AND THEN THEY PROBABLY FLOAT AFTER ALL
The dance company of the Gerhart Hauptmann Theater in Görlitz moves into the third dimension
Boris Michael Gruhl
"Alpha 1" by Dan Pelleg and Marko E. Weigert transports the Görlitz ensemble to other spheres.
When it gets dark in the Görlitz Theater, we see a film. In a construction of metal bars, symmetrical arrangements in an oversized cube space without walls, within which an order like that of a star crystal attracts the gaze, people move in a bottomless state of lightness of being. It is like an optical illusion when the film "comes true", the projection disappears and what could have been considered a fiction is now truly on stage. Just that architecture of lines, animated by the six dancers of the Görlitz Company moving on it, between it, and in it.
"ALPHA1" is the name of the new production for whose concept, staging and artistic direction the heads of the company, Dan Pelleg and Marko E. Weigert, are responsible. Together with the dancers, they also created the choreographies of this floating dream theater in the stage design by Till Kuhnert between the immersion and the stage sky of the theater.
These explorations of an imaginary landscape, as good as floating between hellish depth and heavenly height, in which there are very rare touches of the ground, are followed by the audience in palpable amazement, ever-increasing enthusiasm, multiple applause in between and much joyful cheering at the end. And this despite the fact that it is the second performance. Even a sunny Sunday afternoon could not prevent the interested people of different age groups from seeing the latest production of their dance company.

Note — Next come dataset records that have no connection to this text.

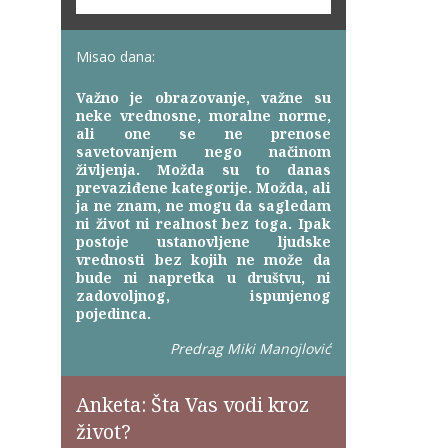
Misao dana:
Važno je obrazovanje, važne su
neke vrednosne, moralne norme,
ali one se ne prenose
savetovanjem nego načinom
življenja. Možda su to danas
prevaziđene kategorije. Možda, ali
ja ne znam, ne mogu da sagledam
ni život ni realnost bez toga. Ipak
postoje ustanovljene ljudske
vrednosti bez kojih ne može da
bude ni napretka u društvu, ni
zadovoljnog, ispunjenog
pojedinca.
Predrag Miki Manojlović
Anketa: Šta Vas vodi kroz
život?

And there is a lot to see in this production with the very different, always very atmospheric music, for which Stef-fen Ciplik is responsible. Be it compositions for cello and laptop, a piano piece by Arvo Pärt, a chanson by Edith Piaf, Irving Berlin's evergreen "The Say It's Wonderful" in different variations. Or be it, for great pleasure, original tribal music from Africa, in which the dancers conjure up the animal magic of the jungle.
Otherwise, moving pictures of the whole company alternate with soloistic scenes, synchronously worked duo passages with daring, actually already circus-like attractions. Balances, even jumps, curious sounding out of the heights and depths and again and again dreamy images. For example, when the members of the troupe sway like children rolled up in cloths stretched between the rods to the sound of live guitars. But then again and again there is great seriousness, the pause when a dancer has reached the top and remains for moments in an uncertain posture, as if it were a matter of taking the very last leap.

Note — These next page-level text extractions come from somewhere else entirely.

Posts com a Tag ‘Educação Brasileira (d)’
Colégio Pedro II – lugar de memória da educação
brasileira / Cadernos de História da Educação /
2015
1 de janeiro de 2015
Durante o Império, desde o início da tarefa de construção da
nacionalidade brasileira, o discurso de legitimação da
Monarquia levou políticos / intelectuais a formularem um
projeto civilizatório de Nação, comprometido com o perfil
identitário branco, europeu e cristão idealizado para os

All in all, it is probably a great, serious play, a change of vibrations, the wink may well be followed by a tear. But everything in such a wonderful, natural, unobtrusive way. Not for a moment does the impression arise that the audience is to be overpowered. No, it is just this great lightness to sound out the measure of the movement. And the vibrations of the great friendliness soon reach the audience, at the latest when the construction drives right up to the front, to the ramp, and almost towers over the first rows of the par-ket.
At some point the boundary is crossed, the separation between the theater and the stage, and with it comes the audience's friendly willingness to block out the construction of metal bars, to consider it invisible, and to dream along with the dancers: the dream of floating, of flying, of overcoming gravity.
That's how high the dance wants to go. And at the very end, like a greeting from heaven − or from the dance Olympus − a hatch in the stage ceiling of the theater opens and the rope ladder falls out. But it is not yet so far, it is still necessary to dance further, here on earth, on the boards that mean the world, and where always more could happen, of what is possible between heaven and earth, than our school wisdom can dream of.
Leila Bakhtali, Lital Ben-Horin, Nora Hageneier, Mami Kawabata, Laura Keil, Beatrice Panero, Niko von Harlekin, William McQueen, Arkaitz Soria Pereiro, Fernando Baisera Pita and Ruslan Stepanowa thankfully let us share in their dreams of dance in the third dimension.